Component Deep Dive: src/page_io.rs

PageIO handles disk interactions for compressed pages. It defines the on-disk format, performs direct reads/writes with fixed-size metadata prefixes, and takes care to minimize kernel caching where appropriate.

Source Outline

src/page_io.rs
 13  const PREFIX_META_SIZE: usize = 64;
 15  #[derive(Archive, Deserialize, Serialize, Debug)]
 17  struct Metadata { read_size: usize }
 21  pub struct PageIO {}
 24  impl PageIO {
        pub fn read_from_path(&self, path, offset) -> PageCacheEntryCompressed
        pub fn write_to_path(&self, path, offset, data: Vec<u8>) -> io::Result<()>
     }

On-Disk Layout

Offset: N
┌─────────────────────────────────────────────────────────────┐
│ 64-byte Metadata Prefix (rkyv serialized)                    │
│   - read_size : usize (size of compressed payload)           │
└─────────────────────────────────────────────────────────────┘
Offset: N + 64
┌─────────────────────────────────────────────────────────────┐
│ Compressed Page Bytes (output of Compressor::compress)       │
└─────────────────────────────────────────────────────────────┘

Metadata is serialized using rkyv, a zero-copy serialization framework. During reads, the code uses rkyv::archived_root to interpret the metadata without allocating or deserializing.

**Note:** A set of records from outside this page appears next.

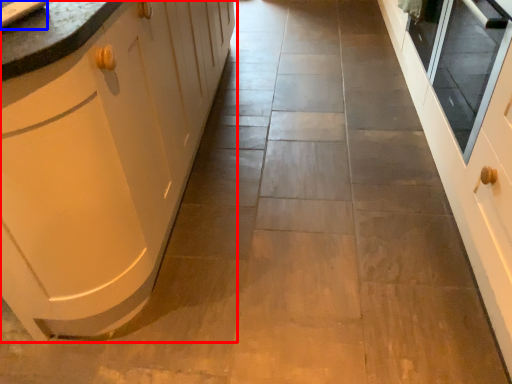 Question: Which of the following is the closest to the observer, cabinetry (highlighted by a red box) or sink (highlighted by a blue box)?

Choices:
 (A) cabinetry
 (B) sink

Answer: (A) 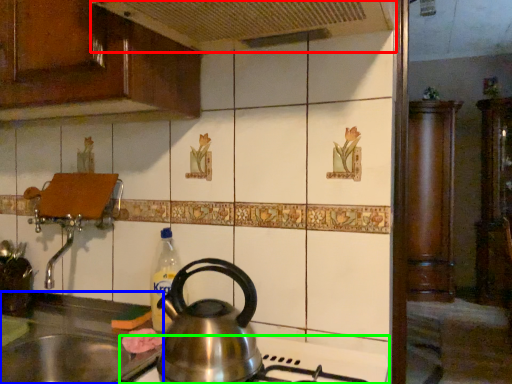 Question: Which object is positioned farthest from exhaust hood (highlighted by a red box)? Select from sink (highlighted by a blue box) and gas stove (highlighted by a green box).

Choices:
 (A) sink
 (B) gas stove

Answer: (A)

Read Path (read_from_path)

1. Open file at `path`.
2. (macOS only) Disable readahead and kernel caching via fcntl F_RDAHEAD/F_NOCACHE.
3. Seek to requested `offset`.
4. Read 64 bytes into `meta_buffer`.
5. Interpret buffer as archived Metadata; extract `read_size`.
6. Seek to `offset + 64`.
7. Read `read_size` bytes into `ret_buffer`.
8. Return PageCacheEntryCompressed { page: ret_buffer }.

ASCII Flow

File descriptor ──► seek(offset)
                   │
                   ├─ read 64 bytes → meta_buffer
                   │
                   ├─ rkyv::archived_root(meta_buffer)
                   │         │
                   │         └─ read_size
                   │
                   ├─ seek(offset + 64)
                   │
                   └─ read read_size bytes → Vec<u8>
                               │
                               ▼
                     PageCacheEntryCompressed

Write Path (write_to_path)

1. Create/truncate file at `path`.
2. (macOS) Disable readahead/caching.
3. Seek to `offset`.
4. Encode Metadata { read_size = data.len() } using rkyv AllocSerializer.
5. Copy serialized bytes into 64-byte buffer (zero-padded).
6. Allocate combined buffer (64 + data.len()).
7. Append metadata prefix + compressed payload.
8. Write combined buffer with a single write.
9. Call fd.sync_all() to ensure durability.

ASCII Flow

Vec<u8> (compressed page)
       │
       ├─ rkyv serialize Metadata { read_size = len }
       │
       ├─ pad to 64 bytes → meta_buffer[64]
       │
       ├─ combined = meta_buffer || data
       │
       ├─ write_all(combined) at offset
       │
       └─ sync_all()

Design Rationale

  • Fixed Metadata Size: Aligns metadata reads and writes, allowing simple seeks and enabling future expansion (e.g., storing compression algorithm identifiers) by reserving unused bytes in the fixed prefix.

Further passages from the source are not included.